= PROBLEM TO SOLVE =
Reproduce exactly, from the line containing "được nhận một", every line down to the end of the data below.

Stored data entries:
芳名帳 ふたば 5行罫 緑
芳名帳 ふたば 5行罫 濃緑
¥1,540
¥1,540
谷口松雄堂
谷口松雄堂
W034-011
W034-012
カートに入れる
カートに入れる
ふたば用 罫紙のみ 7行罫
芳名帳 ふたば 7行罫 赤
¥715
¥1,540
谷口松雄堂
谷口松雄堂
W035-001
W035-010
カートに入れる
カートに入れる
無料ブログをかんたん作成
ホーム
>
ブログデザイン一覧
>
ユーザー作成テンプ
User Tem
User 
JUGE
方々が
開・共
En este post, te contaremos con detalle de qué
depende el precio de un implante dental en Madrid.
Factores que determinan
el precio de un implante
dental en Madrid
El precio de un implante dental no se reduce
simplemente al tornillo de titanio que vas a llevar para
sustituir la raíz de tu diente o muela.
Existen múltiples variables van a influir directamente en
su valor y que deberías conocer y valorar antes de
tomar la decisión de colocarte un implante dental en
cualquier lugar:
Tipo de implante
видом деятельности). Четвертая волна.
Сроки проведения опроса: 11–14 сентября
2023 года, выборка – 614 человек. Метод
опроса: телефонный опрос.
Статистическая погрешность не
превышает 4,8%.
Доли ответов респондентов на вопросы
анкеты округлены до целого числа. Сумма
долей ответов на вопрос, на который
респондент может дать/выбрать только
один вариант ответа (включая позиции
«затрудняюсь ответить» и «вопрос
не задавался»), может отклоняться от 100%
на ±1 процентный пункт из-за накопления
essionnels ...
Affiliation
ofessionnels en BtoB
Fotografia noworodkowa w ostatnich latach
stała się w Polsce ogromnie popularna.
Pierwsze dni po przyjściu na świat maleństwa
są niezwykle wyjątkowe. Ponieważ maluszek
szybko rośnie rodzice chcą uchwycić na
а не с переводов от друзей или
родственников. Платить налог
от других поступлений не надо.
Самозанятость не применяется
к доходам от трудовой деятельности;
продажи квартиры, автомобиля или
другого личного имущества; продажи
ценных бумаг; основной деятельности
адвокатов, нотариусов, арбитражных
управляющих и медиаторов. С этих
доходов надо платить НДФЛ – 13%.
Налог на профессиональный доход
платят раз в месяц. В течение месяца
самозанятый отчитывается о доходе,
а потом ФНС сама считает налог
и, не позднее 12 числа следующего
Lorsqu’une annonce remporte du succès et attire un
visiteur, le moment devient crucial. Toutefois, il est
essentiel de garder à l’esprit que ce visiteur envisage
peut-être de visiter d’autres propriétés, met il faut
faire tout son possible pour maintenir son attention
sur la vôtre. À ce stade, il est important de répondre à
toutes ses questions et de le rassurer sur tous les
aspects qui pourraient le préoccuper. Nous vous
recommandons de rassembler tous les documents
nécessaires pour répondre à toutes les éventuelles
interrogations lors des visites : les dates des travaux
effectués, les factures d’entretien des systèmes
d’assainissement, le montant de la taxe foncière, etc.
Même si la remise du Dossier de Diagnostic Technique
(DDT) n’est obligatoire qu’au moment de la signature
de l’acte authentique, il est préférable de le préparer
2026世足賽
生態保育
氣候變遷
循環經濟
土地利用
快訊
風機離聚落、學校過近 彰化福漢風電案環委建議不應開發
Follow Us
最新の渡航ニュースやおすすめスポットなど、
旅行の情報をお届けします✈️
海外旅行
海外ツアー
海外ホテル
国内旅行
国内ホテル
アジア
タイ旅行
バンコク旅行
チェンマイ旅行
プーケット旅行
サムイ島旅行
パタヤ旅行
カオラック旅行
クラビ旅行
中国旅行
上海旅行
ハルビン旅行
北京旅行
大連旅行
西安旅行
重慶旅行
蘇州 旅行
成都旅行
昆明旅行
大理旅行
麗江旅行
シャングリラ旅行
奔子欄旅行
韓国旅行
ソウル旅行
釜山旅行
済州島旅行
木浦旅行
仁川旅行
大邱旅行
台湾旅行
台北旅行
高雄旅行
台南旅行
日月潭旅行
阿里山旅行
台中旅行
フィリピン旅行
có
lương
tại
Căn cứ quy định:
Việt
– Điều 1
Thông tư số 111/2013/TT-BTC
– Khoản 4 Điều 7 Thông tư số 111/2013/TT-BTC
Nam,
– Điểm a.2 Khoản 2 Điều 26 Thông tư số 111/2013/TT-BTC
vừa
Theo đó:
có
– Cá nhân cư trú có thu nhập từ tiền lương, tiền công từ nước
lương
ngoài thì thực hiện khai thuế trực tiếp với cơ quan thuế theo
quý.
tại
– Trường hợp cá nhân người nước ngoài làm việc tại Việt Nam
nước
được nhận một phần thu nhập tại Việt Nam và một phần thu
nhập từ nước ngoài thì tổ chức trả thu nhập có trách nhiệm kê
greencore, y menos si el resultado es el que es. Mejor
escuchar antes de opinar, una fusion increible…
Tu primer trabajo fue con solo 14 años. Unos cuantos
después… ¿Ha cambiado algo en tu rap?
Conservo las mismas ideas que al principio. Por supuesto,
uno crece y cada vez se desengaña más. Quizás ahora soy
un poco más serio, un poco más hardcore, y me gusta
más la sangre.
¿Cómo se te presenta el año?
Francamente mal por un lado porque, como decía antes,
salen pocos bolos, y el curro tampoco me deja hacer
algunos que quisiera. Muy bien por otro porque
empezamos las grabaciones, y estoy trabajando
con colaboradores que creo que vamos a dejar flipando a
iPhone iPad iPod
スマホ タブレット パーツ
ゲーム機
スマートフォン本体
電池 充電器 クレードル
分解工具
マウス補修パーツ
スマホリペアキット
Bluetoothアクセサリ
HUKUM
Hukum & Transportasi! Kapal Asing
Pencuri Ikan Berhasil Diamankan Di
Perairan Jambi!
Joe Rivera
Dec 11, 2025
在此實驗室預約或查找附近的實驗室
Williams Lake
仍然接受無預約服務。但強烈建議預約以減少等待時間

= WRITTEN SOLUTION =
được nhận một phần thu nhập tại Việt Nam và một phần thu
nhập từ nước ngoài thì tổ chức trả thu nhập có trách nhiệm kê
greencore, y menos si el resultado es el que es. Mejor
escuchar antes de opinar, una fusion increible…
Tu primer trabajo fue con solo 14 años. Unos cuantos
después… ¿Ha cambiado algo en tu rap?
Conservo las mismas ideas que al principio. Por supuesto,
uno crece y cada vez se desengaña más. Quizás ahora soy
un poco más serio, un poco más hardcore, y me gusta
más la sangre.
¿Cómo se te presenta el año?
Francamente mal por un lado porque, como decía antes,
salen pocos bolos, y el curro tampoco me deja hacer
algunos que quisiera. Muy bien por otro porque
empezamos las grabaciones, y estoy trabajando
con colaboradores que creo que vamos a dejar flipando a
iPhone iPad iPod
スマホ タブレット パーツ
ゲーム機
スマートフォン本体
電池 充電器 クレードル
分解工具
マウス補修パーツ
スマホリペアキット
Bluetoothアクセサリ
HUKUM
Hukum & Transportasi! Kapal Asing
Pencuri Ikan Berhasil Diamankan Di
Perairan Jambi!
Joe Rivera
Dec 11, 2025
在此實驗室預約或查找附近的實驗室
Williams Lake
仍然接受無預約服務。但強烈建議預約以減少等待時間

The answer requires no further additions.